To read this bill, one would think that real-world advertising and digital advertising were interchangeable. That's nonsense. They're not. Online advertising is suited to short messages. Legacy media is still king of longer format advertising. For over 200 minutes of advertising consumed online, 300 minutes is consumed in the real world. Both have their role in the economy.
As with any maturing market, Australian media has narrowed ownership so much it has effectively become a cartel. This bill represents nothing more than the billionaires in the media cartel thinking they have more power than the billionaires in the social media cartel, and, with an election looming, the government has decided to pick a side—because Mr Murdoch picks sides and decides who wins. That is the history of elections, in federal parliament, in Australia. The Liberals and Nationals want that, and Labor can't afford to let them have it. That is a terrible basis upon which to formulate public policy and legislation. The Treasury Laws Amendment (News Media and Digital Platforms Mandatory Bargaining Code) Bill 2021 is a solution in search of a problem and should never have come before the Senate.

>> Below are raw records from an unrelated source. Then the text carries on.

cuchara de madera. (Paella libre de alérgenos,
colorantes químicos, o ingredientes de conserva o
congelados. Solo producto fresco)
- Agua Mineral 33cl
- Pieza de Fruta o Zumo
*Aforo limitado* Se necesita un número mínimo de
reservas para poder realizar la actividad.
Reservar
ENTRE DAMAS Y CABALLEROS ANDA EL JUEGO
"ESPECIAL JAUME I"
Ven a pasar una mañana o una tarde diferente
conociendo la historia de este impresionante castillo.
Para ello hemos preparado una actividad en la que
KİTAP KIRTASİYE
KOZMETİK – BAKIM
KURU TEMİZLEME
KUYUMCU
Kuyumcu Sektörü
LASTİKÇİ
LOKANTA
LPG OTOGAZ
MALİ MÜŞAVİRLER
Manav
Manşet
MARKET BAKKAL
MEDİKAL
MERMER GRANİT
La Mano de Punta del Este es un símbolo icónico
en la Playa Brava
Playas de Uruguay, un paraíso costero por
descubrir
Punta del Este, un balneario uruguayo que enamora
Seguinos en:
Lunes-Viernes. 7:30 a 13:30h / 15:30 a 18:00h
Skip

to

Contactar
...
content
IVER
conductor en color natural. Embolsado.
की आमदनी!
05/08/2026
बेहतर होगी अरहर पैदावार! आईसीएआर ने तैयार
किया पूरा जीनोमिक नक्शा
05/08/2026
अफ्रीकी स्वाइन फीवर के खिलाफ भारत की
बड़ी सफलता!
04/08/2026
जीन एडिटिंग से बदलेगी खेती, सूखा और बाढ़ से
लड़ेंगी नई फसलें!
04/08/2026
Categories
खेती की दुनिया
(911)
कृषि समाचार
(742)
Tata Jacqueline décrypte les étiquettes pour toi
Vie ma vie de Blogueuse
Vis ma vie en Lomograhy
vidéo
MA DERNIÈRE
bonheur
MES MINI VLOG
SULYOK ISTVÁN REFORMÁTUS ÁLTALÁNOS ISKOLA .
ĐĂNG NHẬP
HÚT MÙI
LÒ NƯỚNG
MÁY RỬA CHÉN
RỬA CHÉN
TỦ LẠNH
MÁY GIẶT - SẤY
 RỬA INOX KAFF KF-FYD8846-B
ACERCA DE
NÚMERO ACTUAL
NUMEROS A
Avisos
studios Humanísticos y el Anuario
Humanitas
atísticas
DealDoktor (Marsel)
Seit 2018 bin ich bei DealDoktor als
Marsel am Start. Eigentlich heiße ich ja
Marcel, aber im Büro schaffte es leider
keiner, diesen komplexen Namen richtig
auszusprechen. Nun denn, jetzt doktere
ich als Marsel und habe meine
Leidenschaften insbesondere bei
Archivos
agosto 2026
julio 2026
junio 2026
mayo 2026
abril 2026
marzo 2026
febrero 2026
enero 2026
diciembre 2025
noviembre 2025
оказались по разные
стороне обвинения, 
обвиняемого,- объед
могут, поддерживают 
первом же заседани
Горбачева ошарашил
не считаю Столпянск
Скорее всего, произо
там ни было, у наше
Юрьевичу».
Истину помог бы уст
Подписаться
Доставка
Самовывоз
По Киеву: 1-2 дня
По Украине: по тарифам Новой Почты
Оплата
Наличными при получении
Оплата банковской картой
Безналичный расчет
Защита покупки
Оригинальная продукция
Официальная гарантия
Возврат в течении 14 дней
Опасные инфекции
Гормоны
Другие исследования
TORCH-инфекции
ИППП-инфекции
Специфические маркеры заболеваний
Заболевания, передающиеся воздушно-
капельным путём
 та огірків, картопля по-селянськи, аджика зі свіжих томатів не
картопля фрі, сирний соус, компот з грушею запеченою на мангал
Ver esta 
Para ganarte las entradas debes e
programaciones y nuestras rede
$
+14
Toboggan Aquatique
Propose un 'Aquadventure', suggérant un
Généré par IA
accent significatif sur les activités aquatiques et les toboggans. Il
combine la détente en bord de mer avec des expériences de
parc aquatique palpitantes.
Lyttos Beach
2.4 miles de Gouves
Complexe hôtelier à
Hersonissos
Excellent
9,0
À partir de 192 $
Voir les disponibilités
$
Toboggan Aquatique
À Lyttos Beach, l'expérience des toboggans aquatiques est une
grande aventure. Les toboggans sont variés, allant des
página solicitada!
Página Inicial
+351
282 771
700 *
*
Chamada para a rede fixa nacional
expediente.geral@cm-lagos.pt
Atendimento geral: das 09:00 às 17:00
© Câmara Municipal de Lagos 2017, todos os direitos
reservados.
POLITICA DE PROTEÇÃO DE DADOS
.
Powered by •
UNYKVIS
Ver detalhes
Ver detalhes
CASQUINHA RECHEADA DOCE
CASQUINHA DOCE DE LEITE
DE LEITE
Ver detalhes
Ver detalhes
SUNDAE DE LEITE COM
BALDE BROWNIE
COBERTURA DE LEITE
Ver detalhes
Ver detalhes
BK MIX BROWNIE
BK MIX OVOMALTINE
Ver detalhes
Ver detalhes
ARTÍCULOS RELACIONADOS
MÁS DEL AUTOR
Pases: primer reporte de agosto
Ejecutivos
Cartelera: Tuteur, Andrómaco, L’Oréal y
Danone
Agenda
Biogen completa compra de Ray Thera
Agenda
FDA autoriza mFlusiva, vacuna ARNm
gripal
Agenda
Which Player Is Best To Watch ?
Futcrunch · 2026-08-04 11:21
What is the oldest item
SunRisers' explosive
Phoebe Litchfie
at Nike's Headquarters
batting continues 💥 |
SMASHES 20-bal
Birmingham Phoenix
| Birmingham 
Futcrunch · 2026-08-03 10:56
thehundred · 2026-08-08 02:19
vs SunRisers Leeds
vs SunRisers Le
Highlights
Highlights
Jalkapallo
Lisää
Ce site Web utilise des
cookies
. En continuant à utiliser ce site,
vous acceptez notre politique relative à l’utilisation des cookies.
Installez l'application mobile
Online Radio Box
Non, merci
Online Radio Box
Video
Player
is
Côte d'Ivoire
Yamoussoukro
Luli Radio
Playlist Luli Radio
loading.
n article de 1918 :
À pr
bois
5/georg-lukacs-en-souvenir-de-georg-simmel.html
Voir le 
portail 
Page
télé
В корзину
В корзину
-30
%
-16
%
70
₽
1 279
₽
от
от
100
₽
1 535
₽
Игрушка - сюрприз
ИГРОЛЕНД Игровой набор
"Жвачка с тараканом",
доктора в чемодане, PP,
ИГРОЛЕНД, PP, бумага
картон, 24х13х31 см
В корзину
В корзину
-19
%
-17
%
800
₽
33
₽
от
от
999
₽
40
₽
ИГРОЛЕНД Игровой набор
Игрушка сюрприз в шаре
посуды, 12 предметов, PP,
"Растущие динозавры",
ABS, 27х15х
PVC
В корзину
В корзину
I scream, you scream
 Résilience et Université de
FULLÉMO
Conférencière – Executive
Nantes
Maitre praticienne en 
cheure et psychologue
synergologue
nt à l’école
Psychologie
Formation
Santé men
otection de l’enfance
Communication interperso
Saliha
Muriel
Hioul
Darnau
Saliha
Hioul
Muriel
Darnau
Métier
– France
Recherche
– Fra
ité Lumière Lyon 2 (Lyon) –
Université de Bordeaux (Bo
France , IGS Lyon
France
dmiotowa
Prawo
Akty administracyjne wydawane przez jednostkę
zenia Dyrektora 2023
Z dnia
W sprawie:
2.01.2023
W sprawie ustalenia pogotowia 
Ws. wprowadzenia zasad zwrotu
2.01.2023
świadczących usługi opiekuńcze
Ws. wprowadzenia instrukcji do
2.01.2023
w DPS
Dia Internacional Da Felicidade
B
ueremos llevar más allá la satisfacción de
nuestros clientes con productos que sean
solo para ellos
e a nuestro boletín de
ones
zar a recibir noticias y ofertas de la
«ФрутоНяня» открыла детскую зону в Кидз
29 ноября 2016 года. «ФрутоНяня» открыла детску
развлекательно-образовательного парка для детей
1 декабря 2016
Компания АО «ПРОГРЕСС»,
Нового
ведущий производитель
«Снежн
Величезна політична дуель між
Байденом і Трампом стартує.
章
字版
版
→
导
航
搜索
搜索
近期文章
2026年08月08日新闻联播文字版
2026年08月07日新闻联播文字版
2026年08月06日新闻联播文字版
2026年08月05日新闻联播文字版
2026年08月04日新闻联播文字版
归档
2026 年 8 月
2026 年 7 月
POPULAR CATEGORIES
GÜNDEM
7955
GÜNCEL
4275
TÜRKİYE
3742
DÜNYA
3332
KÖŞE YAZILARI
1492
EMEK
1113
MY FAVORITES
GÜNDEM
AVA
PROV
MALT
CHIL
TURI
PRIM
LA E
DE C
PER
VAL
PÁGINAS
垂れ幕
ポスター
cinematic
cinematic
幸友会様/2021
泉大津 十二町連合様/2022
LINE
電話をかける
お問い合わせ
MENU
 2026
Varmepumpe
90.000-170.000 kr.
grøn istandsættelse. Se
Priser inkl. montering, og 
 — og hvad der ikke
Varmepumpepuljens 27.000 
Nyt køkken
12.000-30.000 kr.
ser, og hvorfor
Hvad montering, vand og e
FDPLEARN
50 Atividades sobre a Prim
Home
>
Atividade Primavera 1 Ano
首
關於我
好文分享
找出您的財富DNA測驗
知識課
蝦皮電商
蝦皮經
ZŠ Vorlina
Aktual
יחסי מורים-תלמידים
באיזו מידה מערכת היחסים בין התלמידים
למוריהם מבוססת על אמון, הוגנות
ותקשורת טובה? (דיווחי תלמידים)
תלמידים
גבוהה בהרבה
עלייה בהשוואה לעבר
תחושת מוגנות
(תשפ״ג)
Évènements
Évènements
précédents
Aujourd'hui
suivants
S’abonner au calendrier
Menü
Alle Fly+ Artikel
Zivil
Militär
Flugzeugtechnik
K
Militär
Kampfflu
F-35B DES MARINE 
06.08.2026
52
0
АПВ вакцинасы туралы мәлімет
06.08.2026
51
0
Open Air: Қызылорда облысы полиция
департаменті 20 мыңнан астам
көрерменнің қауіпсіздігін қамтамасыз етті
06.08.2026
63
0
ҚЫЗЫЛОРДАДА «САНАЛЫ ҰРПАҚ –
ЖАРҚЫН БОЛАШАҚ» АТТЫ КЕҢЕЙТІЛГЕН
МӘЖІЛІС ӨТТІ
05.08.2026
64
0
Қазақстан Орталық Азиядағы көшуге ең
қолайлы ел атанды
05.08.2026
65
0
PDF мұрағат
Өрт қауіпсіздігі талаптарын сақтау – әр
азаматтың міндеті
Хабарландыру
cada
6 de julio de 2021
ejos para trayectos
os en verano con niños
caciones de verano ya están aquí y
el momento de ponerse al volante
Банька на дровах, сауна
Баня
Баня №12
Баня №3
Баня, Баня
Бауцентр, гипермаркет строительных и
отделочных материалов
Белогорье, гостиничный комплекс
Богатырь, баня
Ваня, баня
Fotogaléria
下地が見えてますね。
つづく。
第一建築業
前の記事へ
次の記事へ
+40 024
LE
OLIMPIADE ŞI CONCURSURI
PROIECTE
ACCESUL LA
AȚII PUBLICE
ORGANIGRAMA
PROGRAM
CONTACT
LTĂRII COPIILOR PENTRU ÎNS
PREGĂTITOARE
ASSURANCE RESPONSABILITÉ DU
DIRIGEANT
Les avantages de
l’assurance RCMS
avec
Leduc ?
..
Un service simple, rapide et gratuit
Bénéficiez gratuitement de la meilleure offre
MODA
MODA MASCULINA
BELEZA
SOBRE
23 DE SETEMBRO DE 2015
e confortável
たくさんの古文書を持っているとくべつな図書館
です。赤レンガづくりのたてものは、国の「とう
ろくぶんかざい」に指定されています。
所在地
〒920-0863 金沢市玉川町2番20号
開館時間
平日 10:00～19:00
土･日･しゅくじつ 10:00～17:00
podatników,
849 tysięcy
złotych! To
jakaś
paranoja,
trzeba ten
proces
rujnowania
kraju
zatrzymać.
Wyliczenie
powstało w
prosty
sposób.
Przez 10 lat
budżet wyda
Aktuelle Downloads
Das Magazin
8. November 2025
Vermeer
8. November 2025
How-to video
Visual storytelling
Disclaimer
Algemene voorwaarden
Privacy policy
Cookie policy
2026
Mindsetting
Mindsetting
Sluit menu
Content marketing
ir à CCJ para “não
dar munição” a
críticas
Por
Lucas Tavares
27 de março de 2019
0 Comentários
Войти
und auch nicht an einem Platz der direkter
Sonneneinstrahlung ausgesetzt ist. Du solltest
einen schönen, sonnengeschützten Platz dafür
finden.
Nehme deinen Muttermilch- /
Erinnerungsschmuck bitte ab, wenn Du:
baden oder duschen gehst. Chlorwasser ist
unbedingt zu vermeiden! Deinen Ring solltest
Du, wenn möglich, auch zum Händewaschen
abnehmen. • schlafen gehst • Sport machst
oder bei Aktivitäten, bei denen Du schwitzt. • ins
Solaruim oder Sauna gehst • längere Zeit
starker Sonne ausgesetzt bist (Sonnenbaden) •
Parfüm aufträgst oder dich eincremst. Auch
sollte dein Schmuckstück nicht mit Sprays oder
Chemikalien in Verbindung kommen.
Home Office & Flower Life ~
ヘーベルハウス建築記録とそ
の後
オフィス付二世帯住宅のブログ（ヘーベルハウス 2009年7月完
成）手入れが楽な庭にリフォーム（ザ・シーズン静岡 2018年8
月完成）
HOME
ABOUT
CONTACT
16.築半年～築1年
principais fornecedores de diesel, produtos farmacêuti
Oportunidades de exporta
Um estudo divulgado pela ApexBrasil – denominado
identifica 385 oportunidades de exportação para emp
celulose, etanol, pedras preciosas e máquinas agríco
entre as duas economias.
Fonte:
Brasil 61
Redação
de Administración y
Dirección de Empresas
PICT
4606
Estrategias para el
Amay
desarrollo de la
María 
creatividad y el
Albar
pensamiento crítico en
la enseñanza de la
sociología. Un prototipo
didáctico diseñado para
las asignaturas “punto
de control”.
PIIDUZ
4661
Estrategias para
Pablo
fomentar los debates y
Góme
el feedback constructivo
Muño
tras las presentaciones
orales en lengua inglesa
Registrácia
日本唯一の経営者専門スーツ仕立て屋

I thank you, Senator Roberts, for your courtesy in allowing us to alter the order here this evening. Thank you for the opportunity to speak on this very important bill today. I've received much correspondence on it, and it's one that is going to have dramatic implications if it is passed. I speak, of course, of the Treasury Laws Amendment (News Media and Digital Platforms Mandatory Bargaining Code) Bill 2021.
I want to say at the outset that I support adequate regulation of big tech platforms. That's needed for accurate information to flow through our democracy. The swift rise to global dominance of the internet and social media industry now can be compared to the introduction of the printing press in the 15th century. Australians growing up today have never had so much information at their fingertips but with less confidence about where it comes from. As traditional news has withered, particularly local and regional news, fake news and click bait has metastasised with, often, terrible consequences. We saw the horrifying effects of Trump's big lie about the 2020 election, with the Capitol riot, the domestic terrorism sponsored by the proliferation of the deranged QAnon theory and online message boards, and the incitement of religious and ethnic violence in Myanmar and Sri Lanka prompted by incendiary and false social media posts. As we saw in the course of the pandemic, even basic facts about the virus and simple measures such as wearing masks became political and debated facts. Debunked cures such as hydroxychloroquine and ivermectin were promoted in the face of scientific evidence, and the wearing of simple cloth masks was called 'child abuse'. Almost all my colleagues in this place would recognise this as an untenable situation. We cannot continue to let lies spread across the search and social media platforms. We cannot continue to watch public interest, local and regional journalism decline. Yet this bill is so threatening to Facebook that Facebook has threatened to take its toys and go home at the slightest threat of regulation.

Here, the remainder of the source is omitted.